2
votes

So I'm trying to detect axis labels from a graph automatically using OpenCV. Now, my program detects the labels relatively well and outputs a list of rectangles, but one axis label value is usually separated into many rectangles. I want to group these together, and I heard cv2.groupRectangles() can get it done.

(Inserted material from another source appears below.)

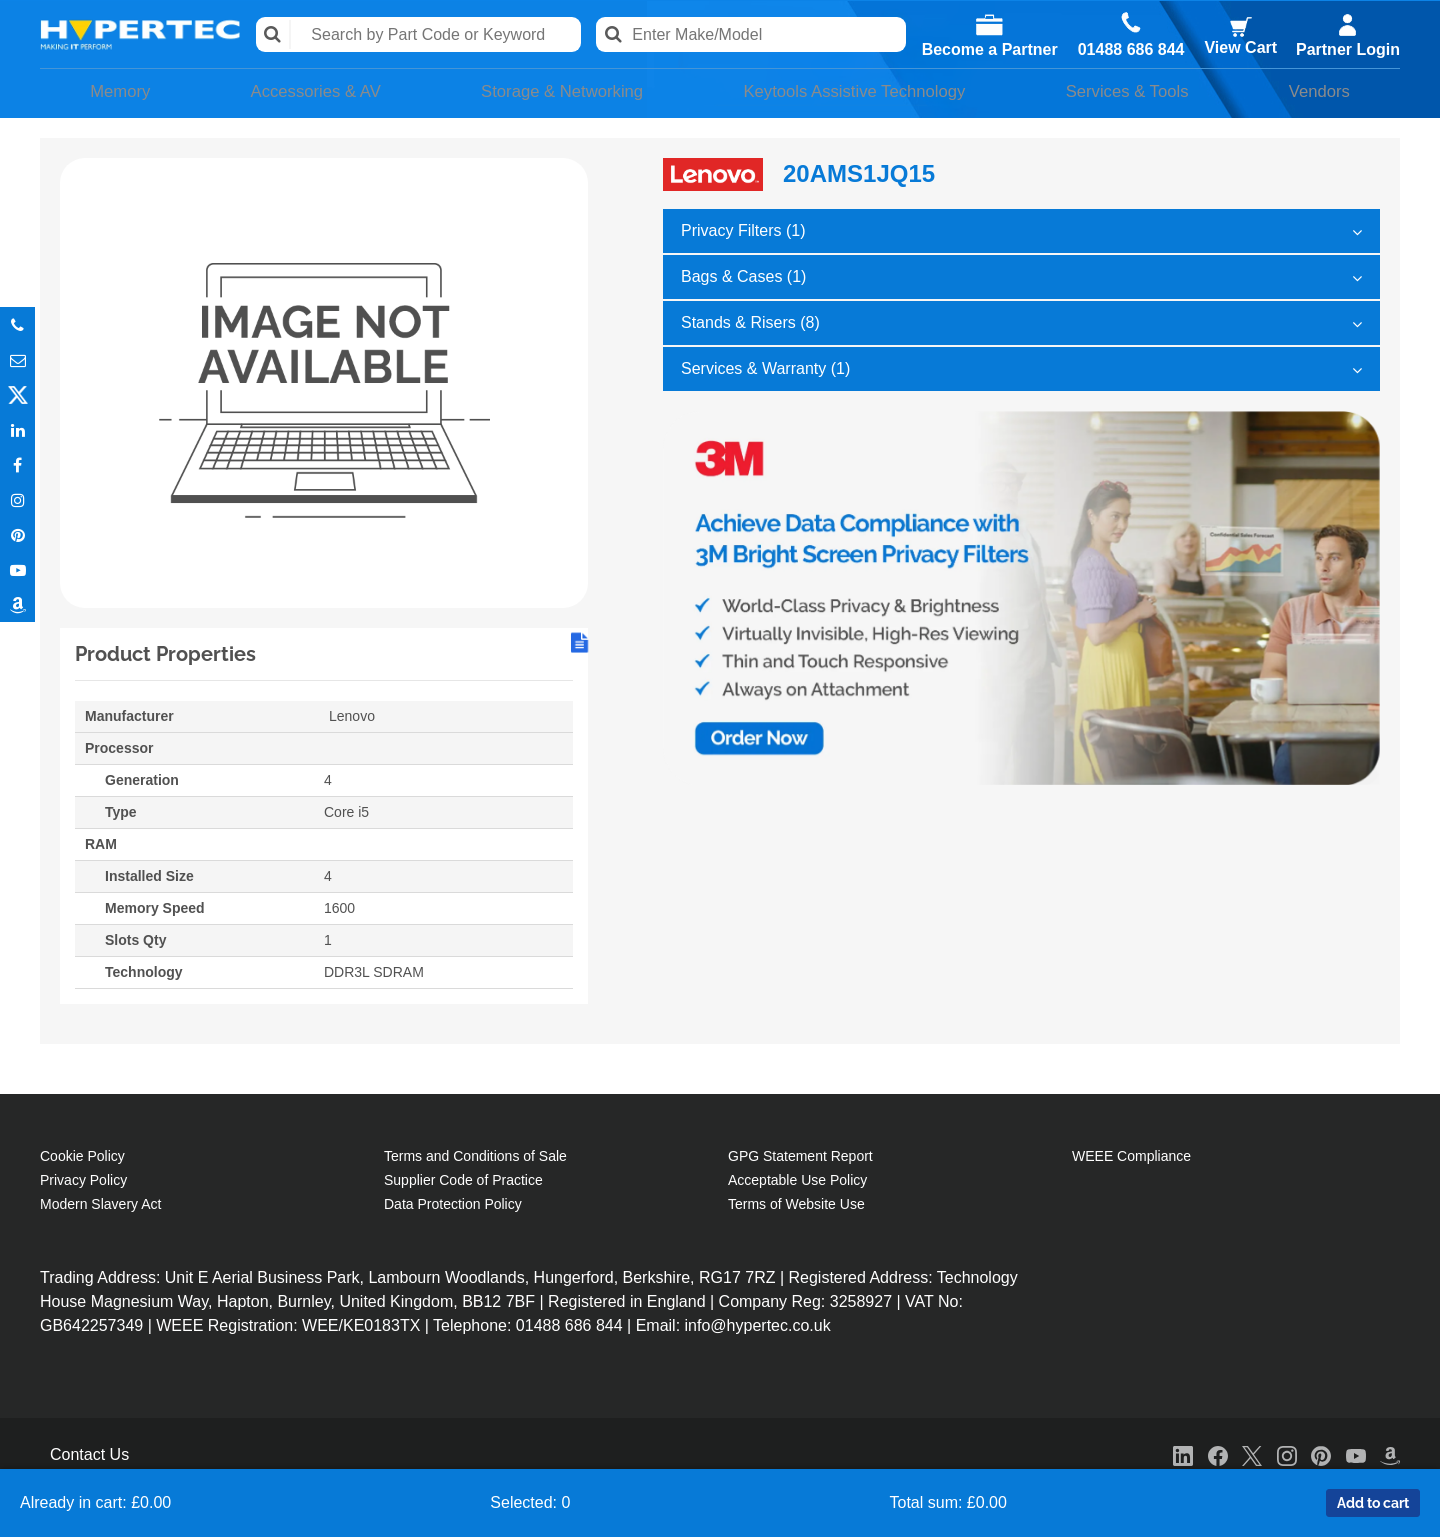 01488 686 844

So far, I can detect the following boxes:

array([[[ 76, 620, 107, 635]],
       [[ 87, 540,  96, 554]],
       [[ 77, 459, 100, 473]],
       [[ 77, 377, 107, 392]],
       [[ 77, 297, 100, 311]],
       [[ 68, 217, 101, 231]],
       [[ 86, 139,  94, 147]],
       [[ 68, 135, 107, 150]],
       [[ 69,  54, 107,  69]],
       [[ 77,  54,  97,  69]],
       [[545, 641, 580, 655]],
       [[454, 640, 489, 655]],
       [[364, 641, 399, 655]],
       [[375, 641, 399, 655]],
       [[364, 640, 373, 654]],
       [[636, 638, 671, 655]],
       [[647, 641, 671, 655]],
       [[660, 643, 667, 651]],
       [[273, 638, 309, 655]],
       [[273, 641, 284, 655]],
       [[284, 640, 309, 655]],
       [[183, 638, 214, 655]],
       [[183, 641, 196, 655]],
       [[105, 637, 115, 655]],
       [[ 77, 625, 102, 634]]])

As shown in the graph:graph with all boxes

I use groupRectangles as below:

def groupRect(rectarray, rectthreshold=1, eps=0.1):
    """
    Groups similar rectangles together in rectangle array \n
    Input : Rectangle Array \n
    Output : Rectangle Array without split parts
    """
    results = cv.groupRectangles(np.concatenate((rectarray, rectarray)),1,eps=eps)[0]
    results = [[group] for group in results]
    return np.array(results)

I repeat the rectarray so that the algorithm keeps any rectangles that do not overlap with any other rectangle. However, as you can see from the resulting graph below, there are a few problems:

1) It gets rid of rectangle around 0.01

2) It doesn't get rid of rectangle at 125 where one is totally enclosed by the other

If anyone could help me understand why the groupRectangles code is giving this output, or suggest another algorithm to do this, I would be really grateful.

Also, is it possible to take the biggest enclosed area of the overlapping rectangles rather than taking the average of two rectangles?

Graph without boxes

Graph with boxes after groupRectangles is used

1
did you try varying the groupthreshold parameter?Jeru Luke
Yeah, I have. When it's 0, no change occurs (since as long as there is 1 rectangle it does not do anything). When it's 2, only rectangles which have overlaps are kept, the rest are removed)hl teoh

1 Answers

1
votes

I modified the eps parameter to 0.05.

results = cv2.groupRectangles(np.concatenate((rect_old, rect_old)),1,eps=0.05)[0]
img2 = img.copy()
for r in results:
    cv2.rectangle(img2,(r[0], r[1]),(r[2], r[3]),(255,0,0),1)

enter image description here

EDIT

Here is some info on the parameters take more this page:

Parameters:

  • rectList – Input/output vector of rectangles. Output vector includes retained and grouped rectangles. (The Python list is not modified in place.)

  • groupThreshold – Minimum possible number of rectangles minus 1. The threshold is used in a group of rectangles to retain it.

  • eps – Relative difference between sides of the rectangles to merge them into a group.